Minh's notes

Database indexes

April 08, 2023 | 3 Minute Read

Have some understanding about indexes might help you optimize and improve the speed of your query.

In this video Hussein explains about indexes and some bad pratices to avoid when writing queries.

https://www.youtube.com/watch?v=-qNSXK7s7_w

This note captures the key points discussed in the video. On top of that, some more disadvantages of indexing is also added for consideration.

What is indexes?

An analogy is a yellow page phone book. Even though the phone book is really big and thick, you do not need to go to every contact in the book to find the contact you want. You can go to the category where your contact is likely to be located, then further narrow it down (maybe by using the phone book lexical ordering) until you can pinpoint the location of your contact.

Indexing is a way to quickly locate the data/row you want from a tables. It is done by build a data structure “on top” of the actual data that provide some pointers to the actual data. The data structure for indexing is normally b-tree or lsm-tree. This data structure will likely give you an O(log(n)) instead of the usual O(n) runtime.

Indexes in action

For example, we have a table called users with millions rows, the table will have 2 columns: id and name. The id column is indexed, while the name column is not indexed yet. Let’s run some query to see the difference between indexed and non-indexed columns.

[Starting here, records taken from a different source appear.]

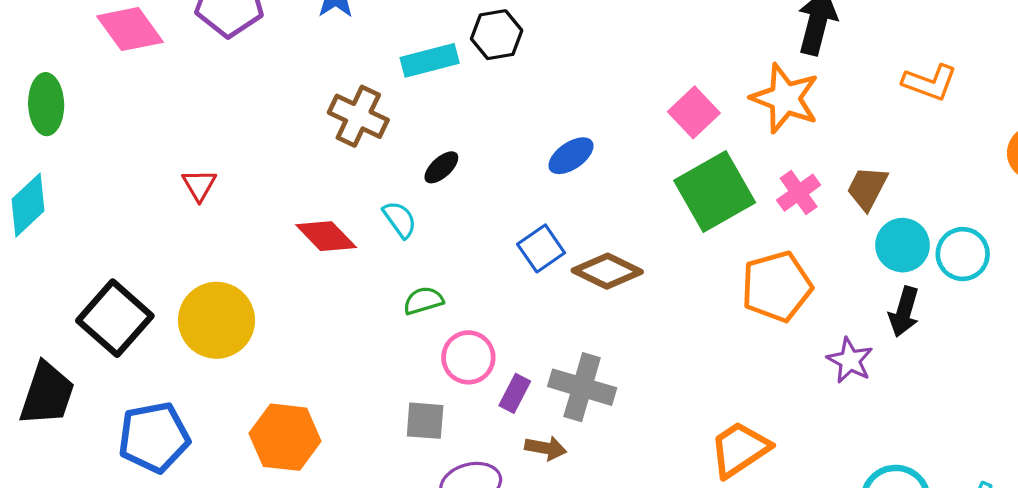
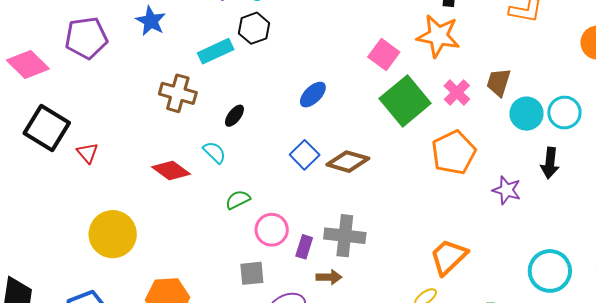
black arrow: (904, 312) -> (550, 163), moved
black square: (115, 318) -> (47, 128), moved

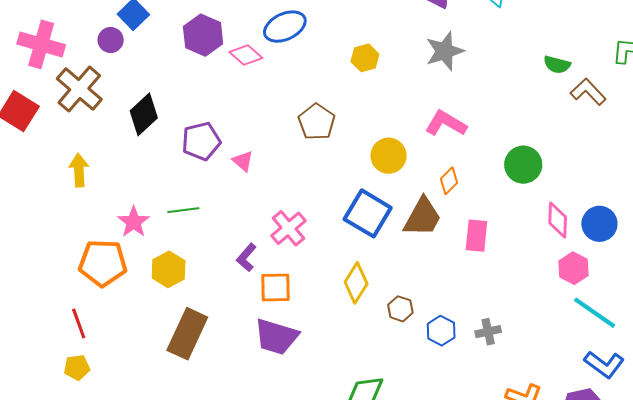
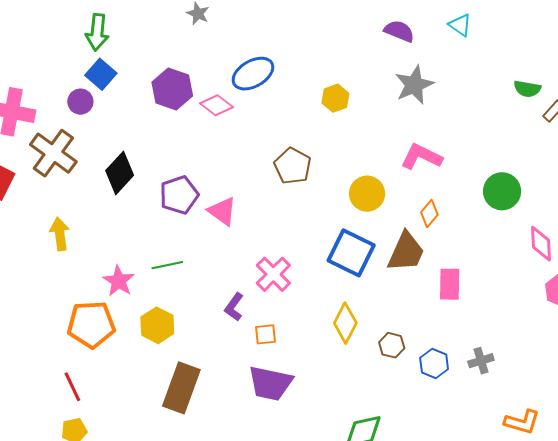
pink triangle: (243, 161) -> (222, 211), size x1.4
pink rectangle: (476, 236) -> (450, 284), moved
orange square: (276, 287) -> (265, 334), size x0.7

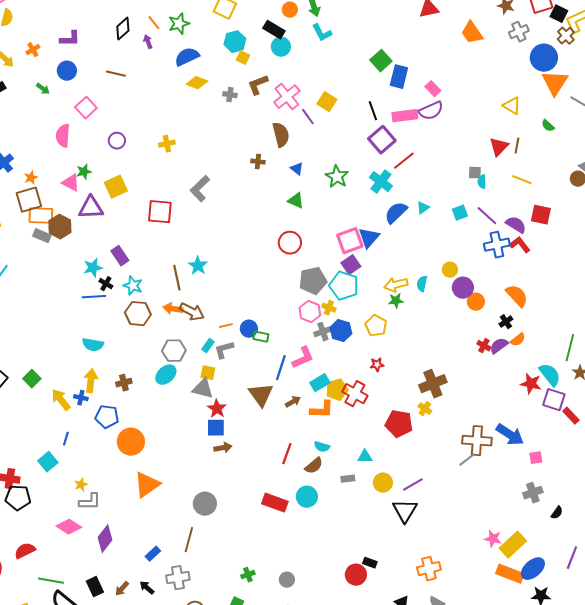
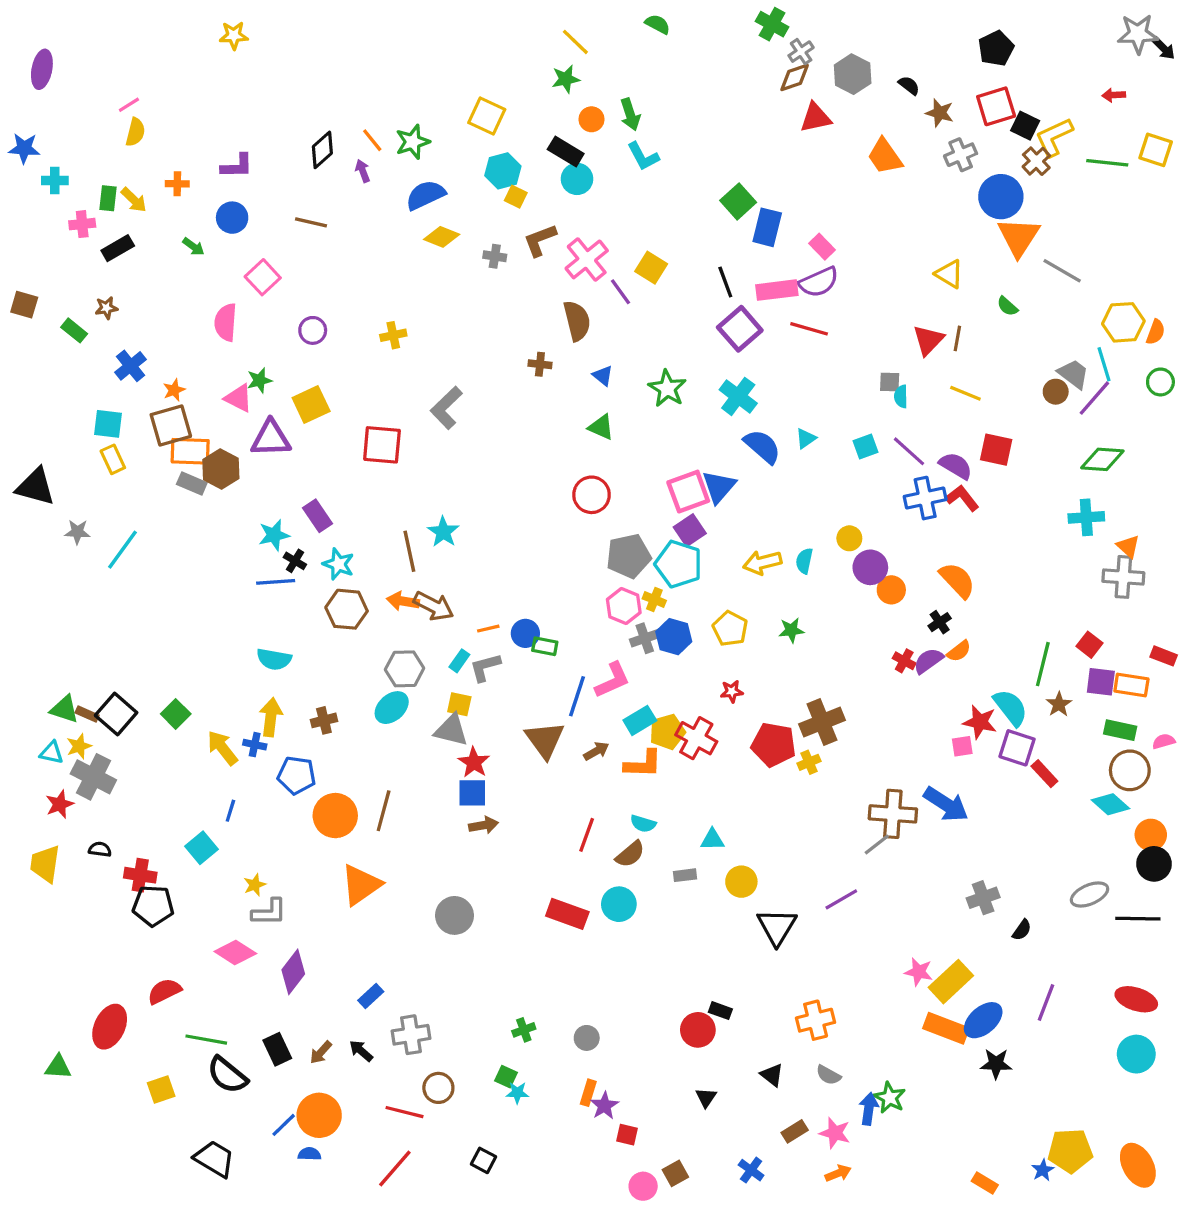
orange cross: (33, 50) -> (177, 184), turned 32
red line: (404, 161) -> (809, 329), moved, turned 55
blue semicircle: (396, 213) -> (762, 446), turned 85
green star: (396, 301) -> (791, 630), moved
yellow cross: (425, 409) -> (809, 762), turned 32
red pentagon: (399, 424) -> (774, 745), moved
pink square: (536, 458) -> (962, 746), moved
purple line: (413, 485) -> (841, 899), moved
brown line: (189, 540) -> (384, 811), moved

Running query to retrieve data from an indexed column

This seems to be the best case that can happen, because the indexed columns are fast to locate and the data is in the same place, then the query speed is very fast.

 SELECT id FROM users WHERE id = 1234

Running query to retrieve data from a table with an indexed column:

This query will still be quite fast, but definitely be slower than the query above. This is because even though the data can be located on the table quickly, the database still needs to retrieve the data in the actual table from the disk.

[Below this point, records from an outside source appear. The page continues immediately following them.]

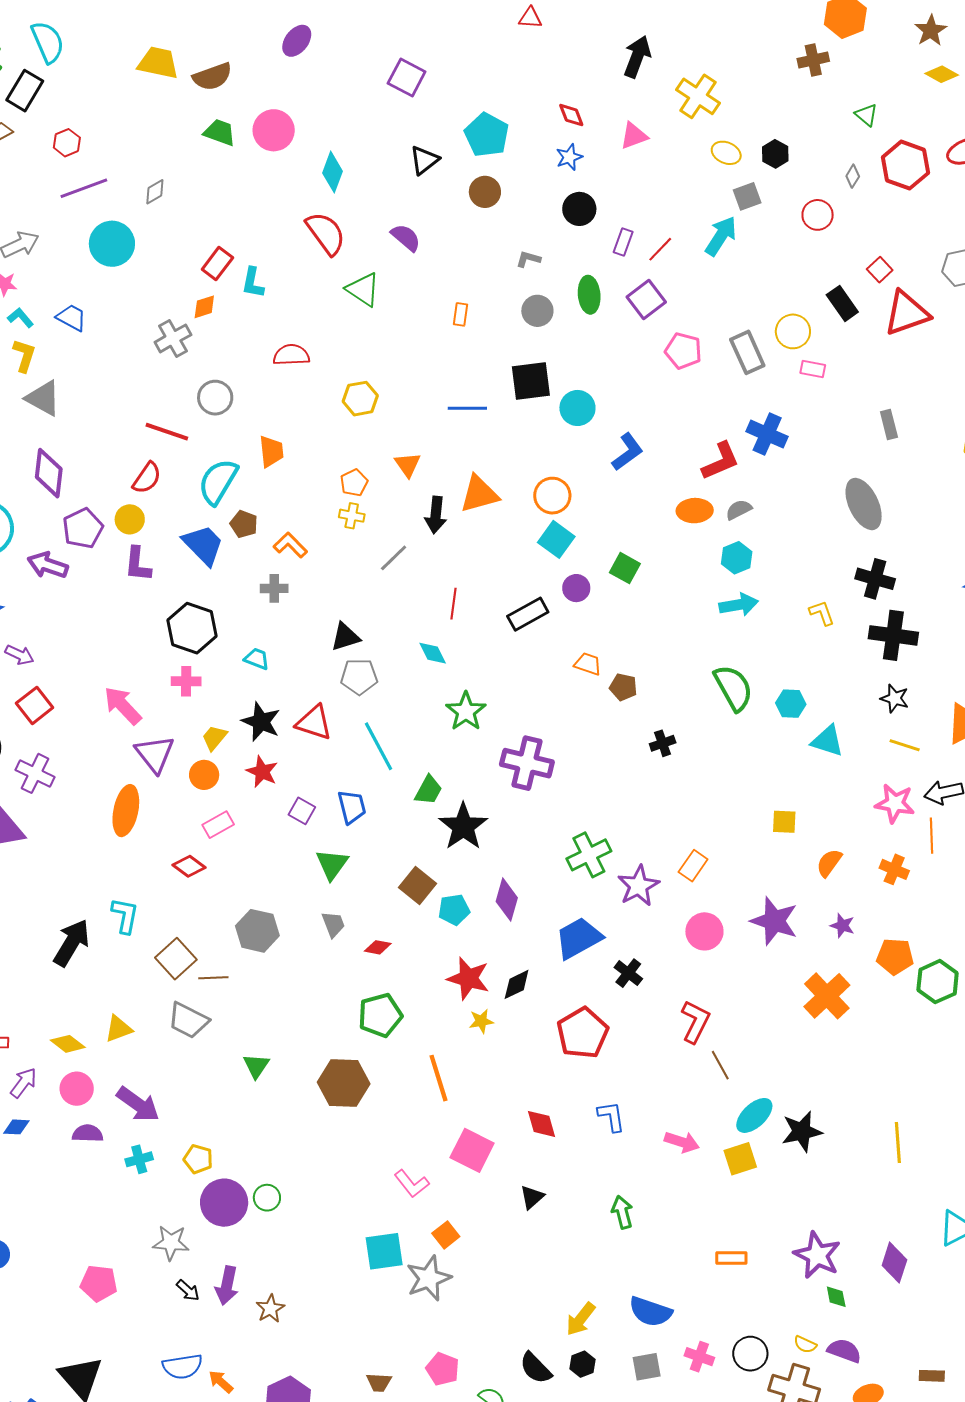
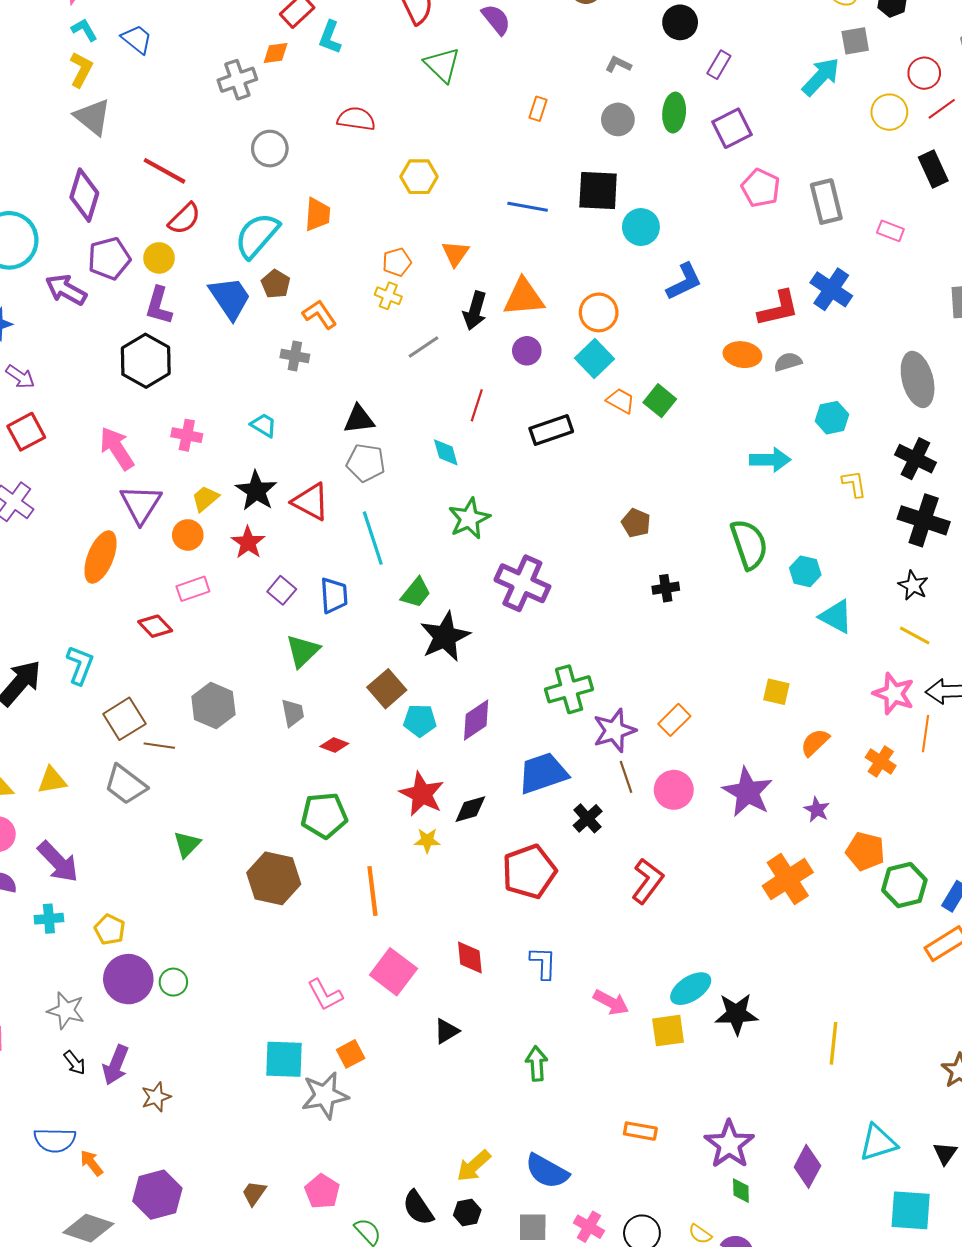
red line: (660, 249) -> (942, 109), moved
yellow circle: (793, 331) -> (889, 112), moved
red line: (167, 432) -> (164, 171), moved
cyan hexagon: (737, 558) -> (832, 418), moved
purple circle: (576, 588) -> (527, 351), moved
black hexagon: (192, 628) -> (146, 361), moved
orange trapezoid: (588, 664) -> (621, 401), moved
purple diamond: (507, 900) -> (476, 720), turned 30
brown line: (720, 1065) -> (626, 777), moved
brown trapezoid: (379, 1382) -> (254, 1193), turned 112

SELECT name FROM users WHERE id =1234

Running query to retrieve data from a table with non-indexed column

This query seems to be the slowest because it requires a full table scan (row by row) to find the row on the actual table.

SELECT name FROM users WHERE name = ’minh’

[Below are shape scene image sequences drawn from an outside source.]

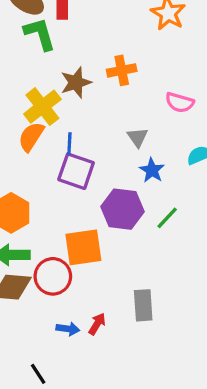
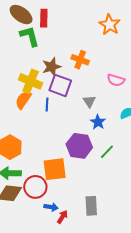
orange cross: (122, 70) -> (80, 60), turned 30
yellow cross: (42, 107) -> (31, 81), turned -30
purple square: (76, 171) -> (60, 85), moved
blue arrow: (68, 329) -> (51, 207), moved

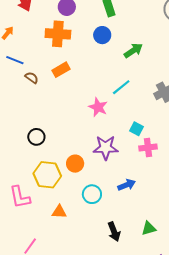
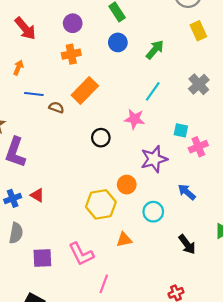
orange cross: (58, 34) -> (71, 54), size x0.7
orange rectangle: (61, 70) -> (85, 91), size x1.4
black circle: (36, 137) -> (101, 138), moved
blue arrow: (127, 185) -> (187, 192), turned -102
pink L-shape: (20, 197) -> (81, 254), moved

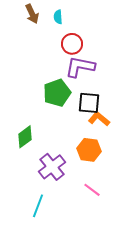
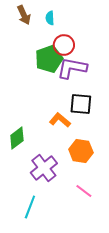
green pentagon: (57, 93) -> (49, 59), moved
orange L-shape: (99, 119) -> (60, 120), moved

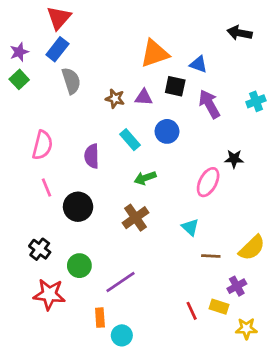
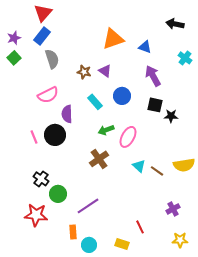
black square: (175, 86) -> (155, 105), moved
purple triangle: (144, 97) -> (105, 71), turned 32
cyan cross: (256, 101) -> (185, 58), moved, turned -32
pink semicircle: (42, 145) -> (48, 95), moved, turned 50
pink ellipse: (208, 182) -> (128, 137), moved
black circle: (78, 207) -> (55, 135), moved
yellow semicircle: (252, 248) -> (184, 165), moved, turned 35
black cross: (40, 249) -> (41, 179), moved
brown line: (211, 256) -> (157, 171), moved, turned 32
yellow rectangle: (219, 307) -> (122, 244), moved

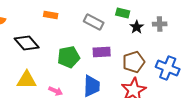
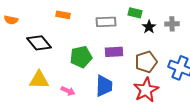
gray rectangle: (94, 22) -> (106, 22), turned -30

A way to improve the query speed is to create indexes for the name column. However, we need to also be careful with the query filter, because a query with like filter will still result in a slow speed (even on indexed columns) because it needs to do matching for every row of the table to find the expression defined in like.

Summary

Creating indexes for columns is a good way to improve lookup time for the specific columns. That does not guarantee a faster speed for your query, but instead the database relies on the programmer to give it hints on how to plan and execute the query. like filter will definitely result in a slower query. select * from a table also will result in a slower query. Therefore, think about what data you need and write your queries to only get what you need.

Another disadvantage with indexes is that it affects database performance, because not only more space is taken, but also I/O operations like writing to the database are required to keep the index updated.